__WHAT TO WORK ON__: Nothing in the data should change when you return it, but leave the pictures out.

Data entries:
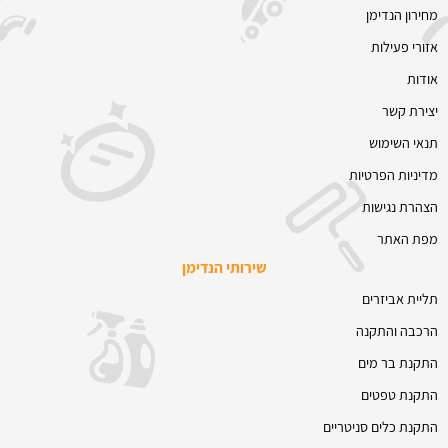
מחירון הנדימן
אזורי פעילות
אודות
יצירת קשר
תנאי השימוש
מדיניות הפרטיות
הצהרת נגישות
מפת האתר
שירותי הנדימן
תליית אביזרים
הרכבה והתקנה
התקנת בר מים
התקנת טפטים
התקנת כלים סניטריים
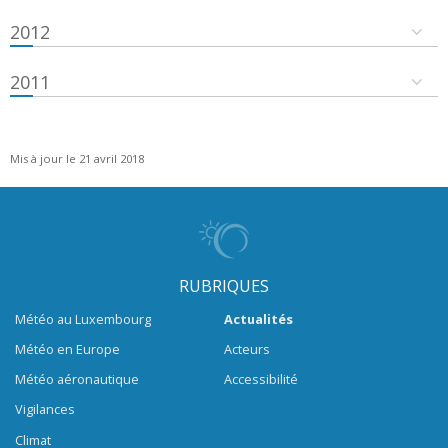
2012
2011
Mis à jour le 21 avril 2018
RUBRIQUES
Météo au Luxembourg
Actualités
Météo en Europe
Acteurs
Météo aéronautique
Accessibilité
Vigilances
Climat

__EXPECTED ANSWER__:
מחירון הנדימן
אזורי פעילות
אודות
יצירת קשר
תנאי השימוש
מדיניות הפרטיות
הצהרת נגישות
מפת האתר
שירותי הנדימן
תליית אביזרים
הרכבה והתקנה
התקנת בר מים
התקנת טפטים
התקנת כלים סניטריים
2012
2011
Mis à jour le 21 avril 2018
RUBRIQUES
Météo au Luxembourg
Actualités
Météo en Europe
Acteurs
Météo aéronautique
Accessibilité
Vigilances
Climat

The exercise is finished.